WHAT IS REQUIRED
For each line below that holds "color", return the line as it stands.

..........

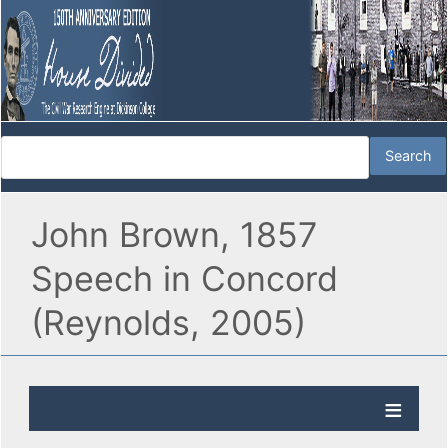
John Brown, 1857
Speech in Concord
(Reynolds, 2005)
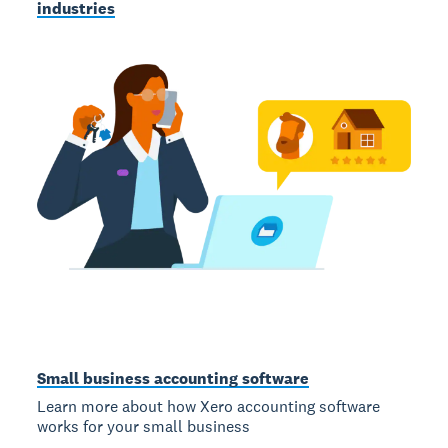
industries
Small business accounting software
Learn more about how Xero accounting software
works for your small business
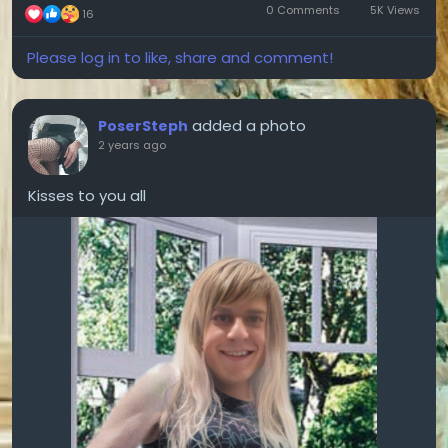
0 Comments
5K Views
16
Please log in to like, share and comment!
added a photo
PoserSteph
2 years ago
Kisses to you all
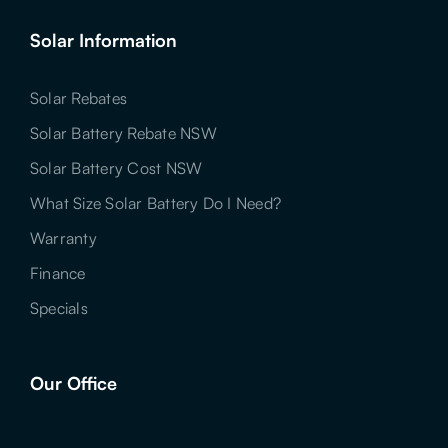
Solar Information
Solar Rebates
Solar Battery Rebate NSW
Solar Battery Cost NSW
What Size Solar Battery Do I Need?
Warranty
Finance
Specials
Our Office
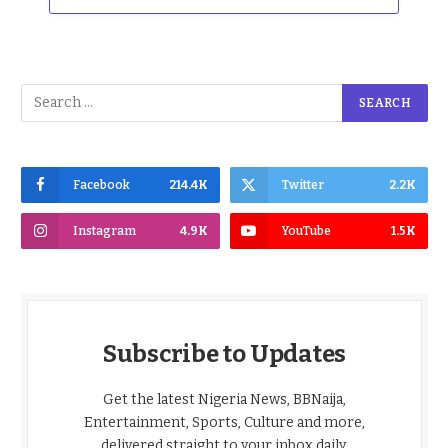
Facebook
214.4K
Twitter
2.2K
Instagram
4.9K
YouTube
1.5K
Subscribe to Updates
Get the latest Nigeria News, BBNaija,
Entertainment, Sports, Culture and more,
delivered straight to your inbox daily.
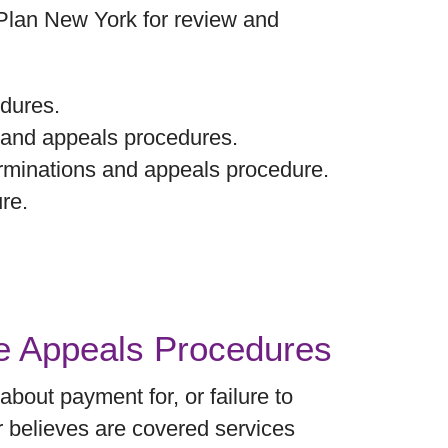
 Plan New York for review and
dures.
 and appeals procedures.
erminations and appeals procedure.
re.
re Appeals Procedures
bout payment for, or failure to
r believes are covered services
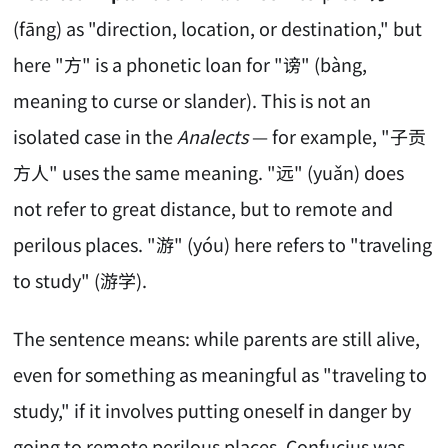
(fāng) as "direction, location, or destination," but
here "方" is a phonetic loan for "谤" (bàng,
meaning to curse or slander). This is not an
isolated case in the
Analects
— for example, "子贡
方人" uses the same meaning. "远" (yuǎn) does
not refer to great distance, but to remote and
perilous places. "游" (yóu) here refers to "traveling
to study" (游学).
The sentence means: while parents are still alive,
even for something as meaningful as "traveling to
study," if it involves putting oneself in danger by
going to remote perilous places, Confucius was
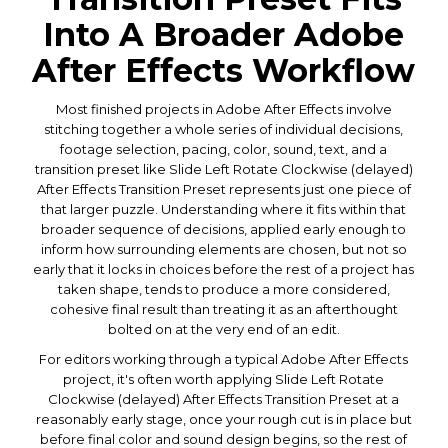
Into A Broader Adobe
After Effects Workflow
Most finished projects in Adobe After Effects involve
stitching together a whole series of individual decisions,
footage selection, pacing, color, sound, text, and a
transition preset like Slide Left Rotate Clockwise (delayed)
After Effects Transition Preset represents just one piece of
that larger puzzle. Understanding where it fits within that
broader sequence of decisions, applied early enough to
inform how surrounding elements are chosen, but not so
early that it locks in choices before the rest of a project has
taken shape, tends to produce a more considered,
cohesive final result than treating it as an afterthought
bolted on at the very end of an edit.
For editors working through a typical Adobe After Effects
project, it's often worth applying Slide Left Rotate
Clockwise (delayed) After Effects Transition Preset at a
reasonably early stage, once your rough cut is in place but
before final color and sound design begins, so the rest of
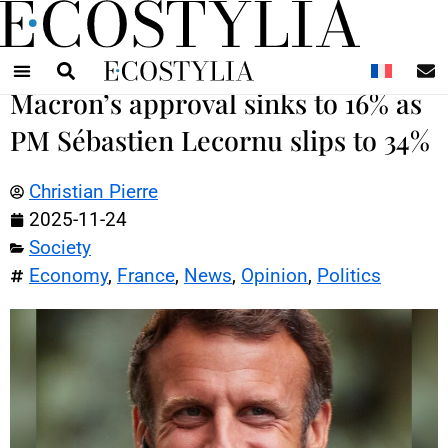
N
Macron’s approval sinks to 16% as
PM Sébastien Lecornu slips to 34%
Christian Pierre
2025-11-24
Society
Economy
,
France
,
News
,
Opinion
,
Politics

..........

SOLUTION
footage selection, pacing, color, sound, text, and a
before final color and sound design begins, so the rest of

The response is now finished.